Advertisement

Marketing scheme cause for concern

Reading Time:2 minutes
Why you can trust SCMP
0

It is ironic that promoters of a marketing scheme banned on the mainland can get around the law by drawing tens of thousands of people to visit Hong Kong to sign up for it. To reassure them about the legality of this, a senior instructor tells them that the Hong Kong police even send officers to help maintain order when there are long queues of new applicants outside sales centres.
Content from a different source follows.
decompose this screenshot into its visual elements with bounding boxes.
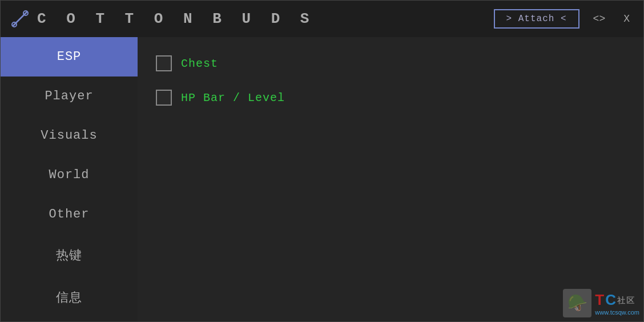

According to a proverb, if it walks like a duck, quacks like a duck, looks like a duck, it must be a duck. It is therefore understandable that the instructor goes to such lengths to reassure participants that they are not joining a pyramid sales scheme, which would break a Hong Kong law carrying penalties of up to seven years' jail and a HK$1 million fine. As our recent report on the operations of the Causeway Bay sales centres of Digital Crown Holdings (Hong Kong) Limited revealed, police have been closely monitoring DCHL but have found no evidence it is breaking any law. DCHL sells magic lamps claimed to sterilise the air, wine, and health and beauty products through layers of distributors who recruit others.

Democratic Party chairman Albert Ho Chun-yan, one of the lawmakers who passed recent amendments to the pyramid sales law, has received hundreds of complaints from people claiming to have been cheated. 'I believe [they are] running a pyramid scheme ... the distributors' income depends on the number of people they recruit,' he said. DCHL says it is running a multi-level marketing (MLM) scheme, which is also banned on the mainland but not in Hong Kong - hence the local operations. Companies and individuals engaged in MLM say it is about reward for sales of genuine goods, rather than for the introduction of new participants, as in pyramid sales.

In drafting the latest amendments to the law the government was rightly concerned not to affect legitimate businesses. It should also be concerned to see that if Hong Kong is to be used as a base for separating poor mainlanders from their savings, or their borrowings, in get-rich-quick schemes, that the intent and spirit of the law are upheld. Hong Kong and Beijing should be ready to work together on this.